In this paper, we proposed a systematic design for semantic communication networks to support intelligent interactions among various communication agents in Ubiquitous-X 6G networks. First, we initiated the Seb concept, which serves as the representation of semantic information. Next, we presented the IE-SC architecture, which consists of the SI plane, S-PB layer, S-NP layer, S-AI layer, and S-IF. Initial simulation results were presented to demonstrate the efficiency of semantic-based information delivery. Promising application scenarios and future directions were discussed to inspire further research efforts toward the vision of WePCNs.

《Acknowledgments》

Acknowledgments

This work was supported in part by the National Key Research and Development Program of China (2019YFC1511302); in part by the National Natural Science Foundation of China (61871057); and in part by the Fundamental Research Funds for the Central Universities (2019XD-A13).
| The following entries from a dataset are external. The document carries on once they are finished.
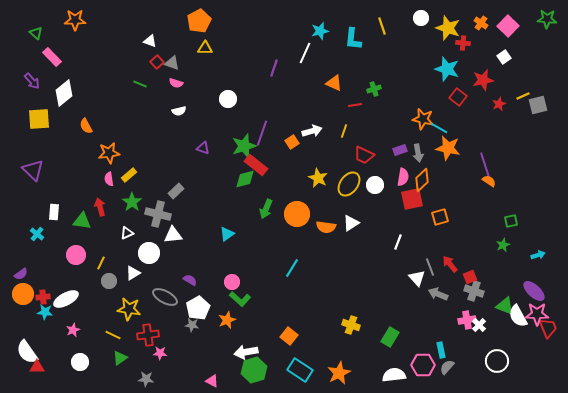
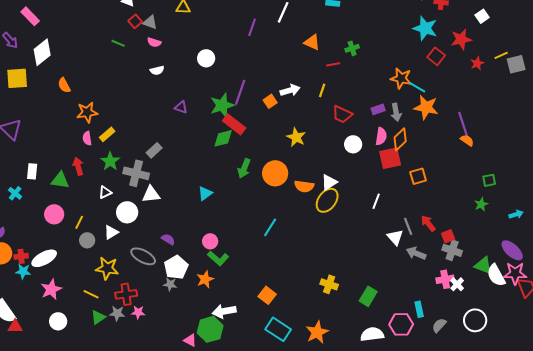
yellow ellipse: (349, 184) -> (327, 200), moved
pink star: (73, 330) -> (51, 289), size x1.5
gray semicircle: (447, 367) -> (439, 325), moved
green hexagon: (254, 370) -> (210, 329), moved
gray star: (146, 379) -> (117, 313), moved

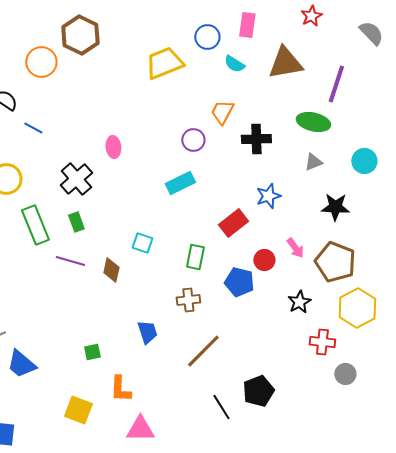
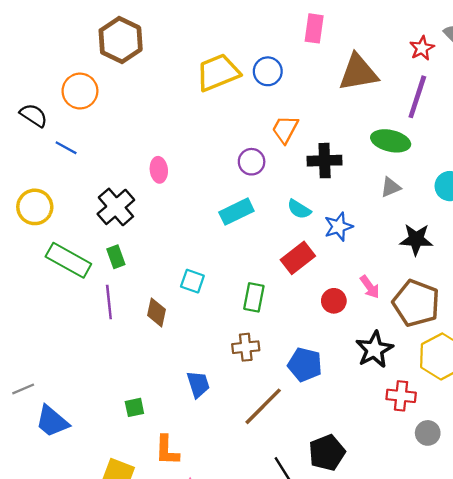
red star: (311, 16) -> (422, 48), moved
blue circle: (207, 37) -> (268, 71), moved
orange circle: (41, 62) -> (80, 91), moved
cyan semicircle: (234, 64) -> (299, 209), moved
green rectangle: (35, 225) -> (68, 260), turned -39
purple line: (70, 261) -> (109, 302), turned 68
blue pentagon: (239, 282) -> (305, 365), moved
black star: (299, 302) -> (374, 349), size x1.4

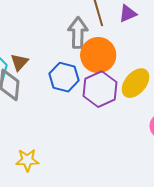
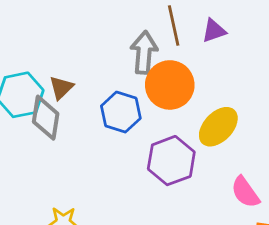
purple hexagon: (100, 89) -> (171, 161), moved

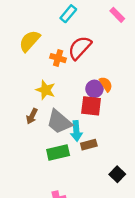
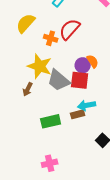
yellow star: (46, 90) -> (40, 66), size x1.4
gray trapezoid: (59, 122) -> (59, 80), moved
cyan arrow: (76, 131) -> (87, 105), moved, turned 84

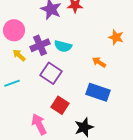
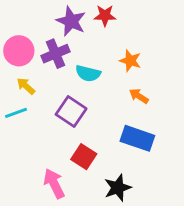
orange star: (116, 37) -> (130, 61), moved
purple cross: (40, 45) -> (56, 54), moved
cyan line: (12, 83) -> (16, 113), moved

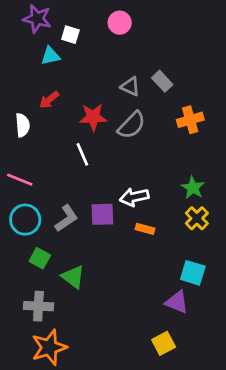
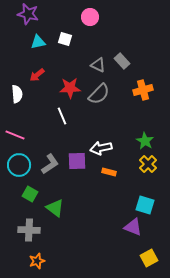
white square: (70, 35) -> (65, 39), moved
yellow square: (164, 343) -> (149, 258), moved
orange star: (49, 347) -> (37, 261), size x0.6

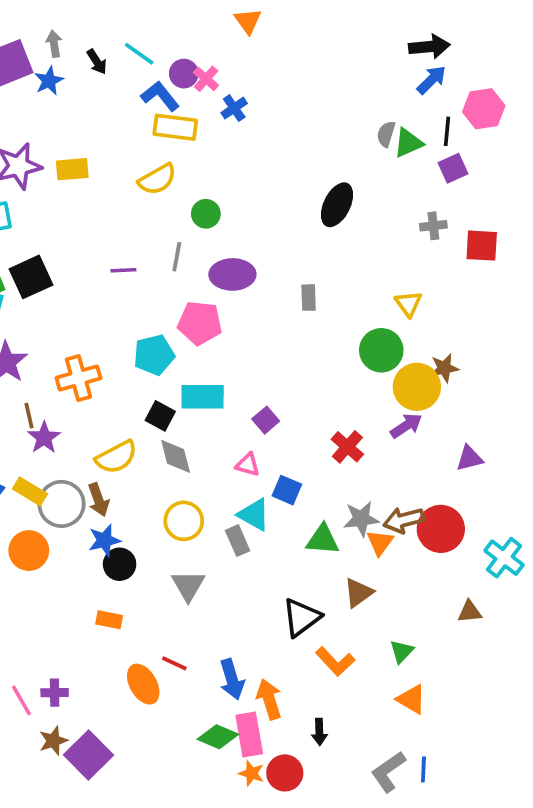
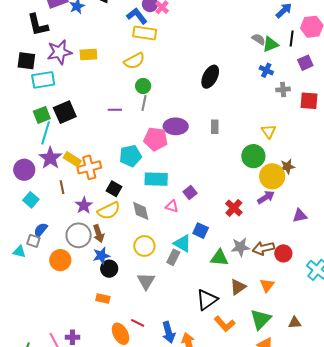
blue cross: (234, 108) -> (266, 70), moved, turned -32
gray semicircle: (386, 134) -> (259, 39), turned 104
purple square: (453, 168) -> (305, 63), moved
black ellipse: (337, 205) -> (210, 77), moved
green circle: (206, 214) -> (143, 86), moved
purple ellipse: (232, 274) -> (176, 126), moved
black square: (160, 416) -> (114, 189), moved
purple star: (44, 438) -> (84, 205), moved
pink triangle: (248, 465) -> (172, 206), moved
yellow rectangle: (30, 491) -> (72, 159), moved
red circle: (441, 529) -> (283, 253), size x0.7
gray rectangle: (238, 541) -> (173, 257), turned 49
orange triangle: (380, 543) -> (267, 285), moved
brown triangle: (470, 612) -> (295, 323), moved
green triangle: (402, 651) -> (261, 319), size x1.6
In addition, the authors would like to acknowledge support from professors for technical support and expert advice. The authors also acknowledge Yimeng Zhang, Yuan Zheng, Sixian Wang, Zhongyi Wang, Jiangjing Hu, Haobing Gong, and Yuting Feng from Beijing University of Posts and Telecommunications and Yichi Zhang from National University of Defense Technology, for literature arrangement, writing assistance, and proof-reading.

《Compliance with ethics guidelines》

Compliance with ethics guidelines

Ping Zhang, Wenjun Xu, Hui Gao, Kai Niu, Xiaodong Xu, Xiaoqi Qin, Caixia Yuan, Zhijin Qin, Haitao Zhao, Jibo Wei, and Fangwei Zhang declare that they have no conflict of interest or financial conflicts to disclose.